Since moving into my own place in the beautiful city of Córdoba, I’ve realised how important the aesthetics of our environment are to our well-being. Both inside and outside of the home, I feel uplifted, and can meditate on the simple pleasures of my surroundings. So for many Spanish people, the news that street names are being changed is a lot bigger than it might seem on the surface.
Franco’s dictatorship is an all-too-present memory, which I learnt more about when speaking to my abuelito, my paternal grandfather, about it. It divided the family, and although a majority of Spain looks back on this time with regret and sadness, there are some who still support his legacy. At such times where we are becoming more divided, and dominant groups increasingly scapegoat, discriminate against, and oppress minorities, perhaps this is an important message from a government which is currently in disorder.
perhaps this is an important message from a government which is currently in disorder
When I speak to Spanish people, whether teenagers or adults, their view of the current government is very negative. Quite a conservative part of Spain, the people here express sentiments such as “there is no government”, so public opinion on both the left and right is in agreement on one thing at least. As a typical Brit (even one with Spanish blood), my knowledge of Spanish politics was virtually non-existent before I came here. It seems to me that there is difficulty in the PSOE (Spanish Socialist Workers’ Party) agreeing with the PP (People’s Party), in order to form a coalition government. It reminded me of the situation with the Conservative Party and Liberal Democrats, and the disappointment of voters – like me – who voted LD, and felt betrayed by what followed.
However, what makes Spain’s situation even more difficult is that there are minority parties who also obtained substantial representation (Podemos and Ciudadanos). Perhaps it is difficult, but it could also be a sign of change. Yet again, is progress really possible with the voting system being the way it is, in Spain as is and has been in the UK?
In going back to this idea of replacing names associated with Franco’s dictatorship, it has been a recent development that these are being changed to names of women. As a Feminist, this was obviously something in which I was interested. It has been since 2005 that the city of Córdoba planned for at least half of new street names to be those of women.
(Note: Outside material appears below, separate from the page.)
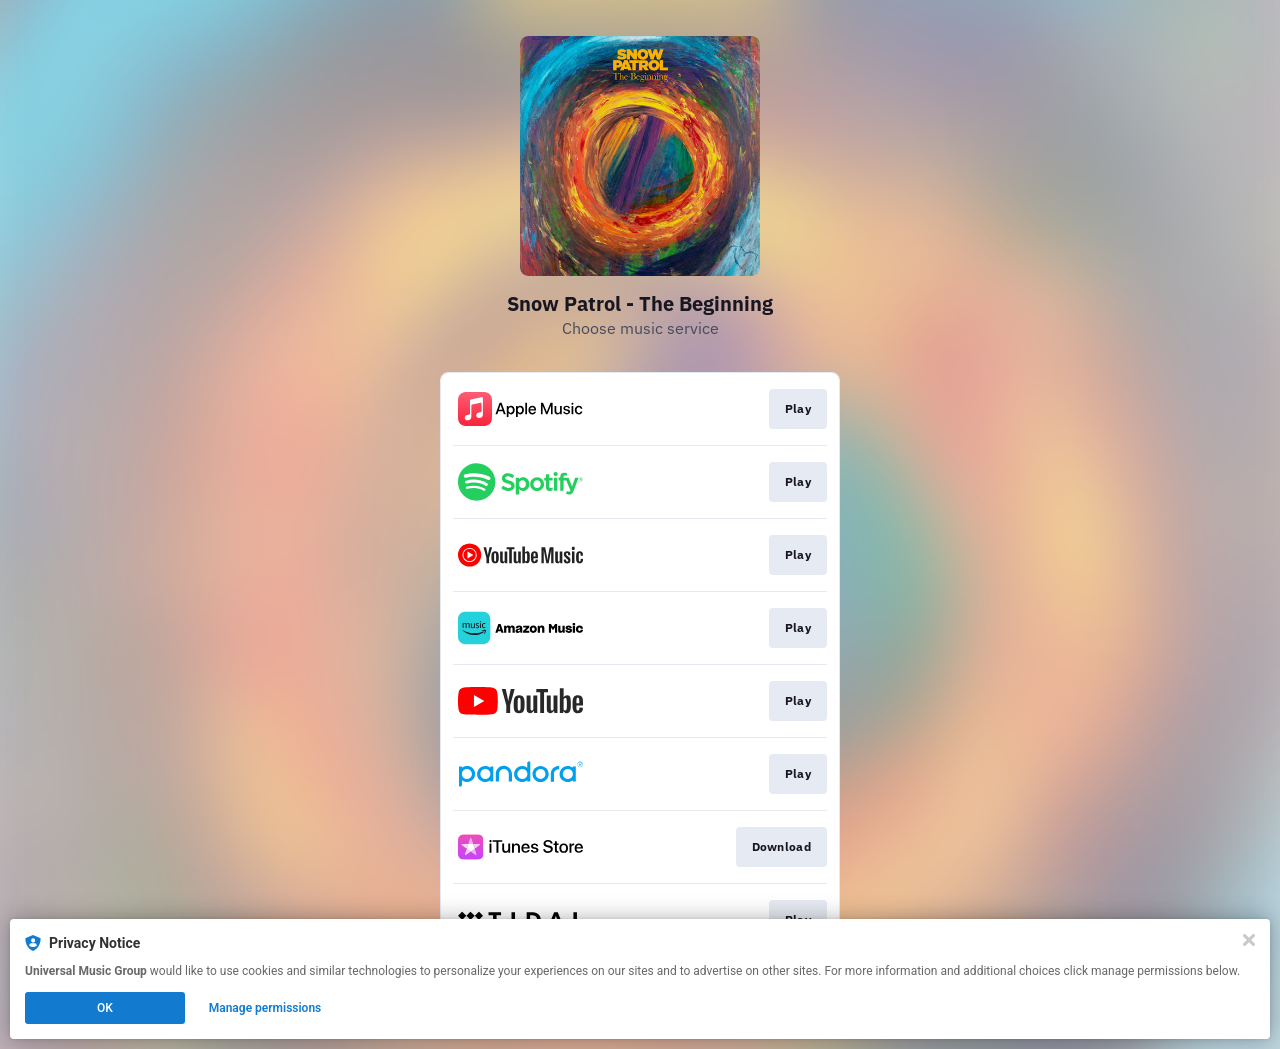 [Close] (1249, 940)
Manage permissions (265, 1008)
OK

I recently read about further developments on this, explained by Annalisa Merelli:
Many of the streets have or will be named after Spanish women targeted during Franco’s regime, including activists, revolutionaries, and civil rights fighters, such as Soledad Cazorla, the first public prosecutor to specialize in gender violence. Others will carry the names of women of remarkable talent, from Spain and the rest of the world, who distinguished themselves in fields such as physics, or equal rights movements. In the city of Léon, where the selection of name is made by popular vote, a recent group of possible street names included American civil rights activist Rosa Parks, Mexican painter Frida Kahlo, English novelist Jane Austen, and Spanish inventor Ángela Ruiz Robles.
She also asserts that other countries should take note on this trend, and points out the lack of streets named after women across the world.
Taking an alternative viewpoint, Nick Van Mead, likens this kind of politics to an air-brush. He asks: ‘But apart from confusing Google Maps and taxi drivers – and the cost to businesses of reprinting letterheads and business cards – what are the wider implications of name changing for the character of a city?’ He then goes on to quote Darren Anderson, acknowledging the importance to those living in Spain to see Franco-era signs removed, he also stresses the importance of not forgetting that part of the country’s history, or denying its existence.
the importance of not forgetting that part of the country’s history, or denying its existence
What I think we can agree is more important, is the actions of correct political leaders, and we, as the public, have to hold them accountable for their actions. Nobody should be handing out cookies for this decision. What’s more, it’s strange that this story – referencing a decision made by a different government in 2007 – is making news again. Of course, the government can take multiple actions at once, but it is not the current government that even set the course of these actions.
Overall, then, the changing of street names is something to be celebrated, but only as long as it comes with other positive change.